• [WHAT IS NEEDED]: Copy the data below exactly, but not the pictures it contains.
··· DATASET
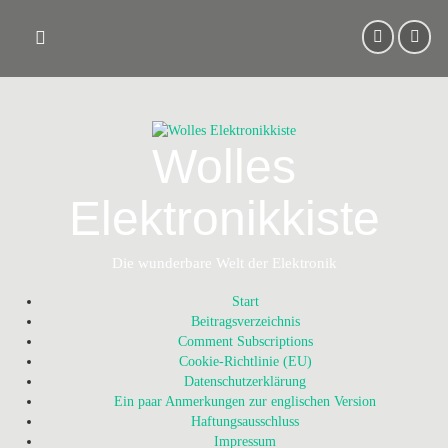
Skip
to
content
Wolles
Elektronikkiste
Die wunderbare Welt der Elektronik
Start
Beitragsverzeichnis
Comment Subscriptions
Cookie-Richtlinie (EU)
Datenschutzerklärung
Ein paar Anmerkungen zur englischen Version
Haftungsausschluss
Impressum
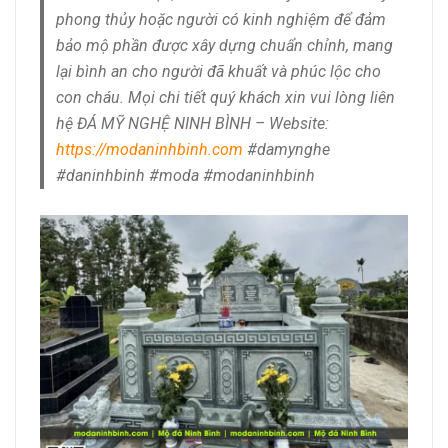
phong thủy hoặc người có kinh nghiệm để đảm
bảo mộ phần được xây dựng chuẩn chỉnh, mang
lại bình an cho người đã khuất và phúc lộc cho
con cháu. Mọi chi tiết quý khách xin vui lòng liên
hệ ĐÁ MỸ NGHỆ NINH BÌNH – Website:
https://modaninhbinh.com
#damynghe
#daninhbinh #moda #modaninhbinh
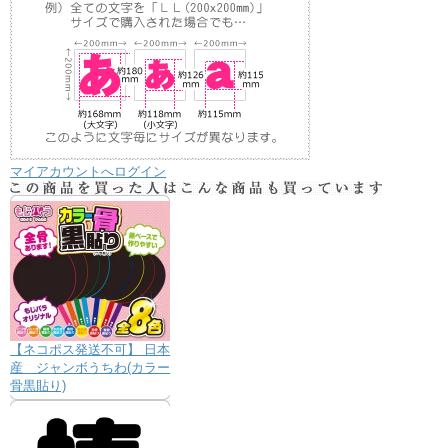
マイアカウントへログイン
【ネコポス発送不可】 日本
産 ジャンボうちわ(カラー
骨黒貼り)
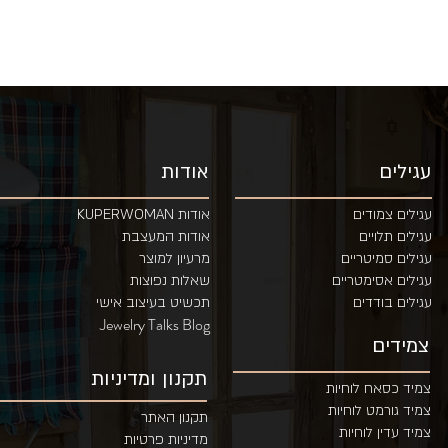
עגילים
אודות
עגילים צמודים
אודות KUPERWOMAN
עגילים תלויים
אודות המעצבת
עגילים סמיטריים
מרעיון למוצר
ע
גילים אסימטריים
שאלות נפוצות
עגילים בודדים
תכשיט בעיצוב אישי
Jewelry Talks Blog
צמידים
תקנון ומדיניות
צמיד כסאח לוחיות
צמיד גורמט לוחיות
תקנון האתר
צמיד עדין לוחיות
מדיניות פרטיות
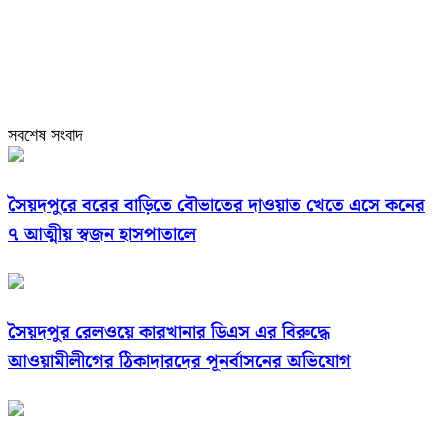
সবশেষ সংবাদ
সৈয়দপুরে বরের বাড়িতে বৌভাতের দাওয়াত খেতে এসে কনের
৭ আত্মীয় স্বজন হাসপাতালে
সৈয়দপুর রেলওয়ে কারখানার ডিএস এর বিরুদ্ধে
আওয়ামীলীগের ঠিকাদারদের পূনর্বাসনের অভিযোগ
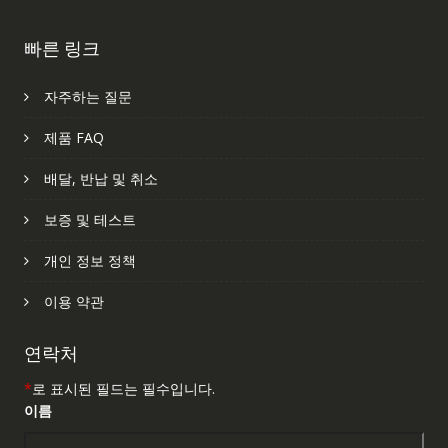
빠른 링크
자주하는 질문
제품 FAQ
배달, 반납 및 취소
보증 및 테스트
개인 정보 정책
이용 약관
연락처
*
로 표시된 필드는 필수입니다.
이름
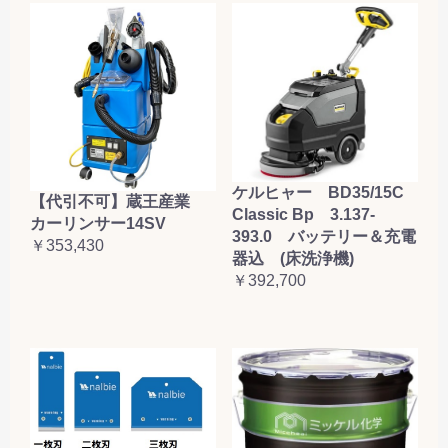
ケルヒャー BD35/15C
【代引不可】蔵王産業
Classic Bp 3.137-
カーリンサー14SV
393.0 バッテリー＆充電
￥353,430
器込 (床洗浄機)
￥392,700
······
• [SOLUTION]:
Skip
to
content
Wolles
Elektronikkiste
Die wunderbare Welt der Elektronik
Start
Beitragsverzeichnis
Comment Subscriptions
Cookie-Richtlinie (EU)
Datenschutzerklärung
Ein paar Anmerkungen zur englischen Version
Haftungsausschluss
Impressum
phong thủy hoặc người có kinh nghiệm để đảm
bảo mộ phần được xây dựng chuẩn chỉnh, mang
lại bình an cho người đã khuất và phúc lộc cho
con cháu. Mọi chi tiết quý khách xin vui lòng liên
hệ ĐÁ MỸ NGHỆ NINH BÌNH – Website:
https://modaninhbinh.com
#damynghe
#daninhbinh #moda #modaninhbinh
マイアカウントへログイン
【ネコポス発送不可】 日本
産 ジャンボうちわ(カラー
骨黒貼り)
עגילים
אודות
עגילים צמודים
אודות KUPERWOMAN
עגילים תלויים
אודות המעצבת
עגילים סמיטריים
מרעיון למוצר
ע
גילים אסימטריים
שאלות נפוצות
עגילים בודדים
תכשיט בעיצוב אישי
Jewelry Talks Blog
צמידים
תקנון ומדיניות
צמיד כסאח לוחיות
צמיד גורמט לוחיות
תקנון האתר
צמיד עדין לוחיות
מדיניות פרטיות
সবশেষ সংবাদ
সৈয়দপুরে বরের বাড়িতে বৌভাতের দাওয়াত খেতে এসে কনের
৭ আত্মীয় স্বজন হাসপাতালে
সৈয়দপুর রেলওয়ে কারখানার ডিএস এর বিরুদ্ধে
আওয়ামীলীগের ঠিকাদারদের পূনর্বাসনের অভিযোগ
빠른 링크
자주하는 질문
제품 FAQ
배달, 반납 및 취소
보증 및 테스트
개인 정보 정책
이용 약관
연락처
*
로 표시된 필드는 필수입니다.
이름
ケルヒャー BD35/15C
【代引不可】蔵王産業
Classic Bp 3.137-
カーリンサー14SV
393.0 バッテリー＆充電
￥353,430
器込 (床洗浄機)
￥392,700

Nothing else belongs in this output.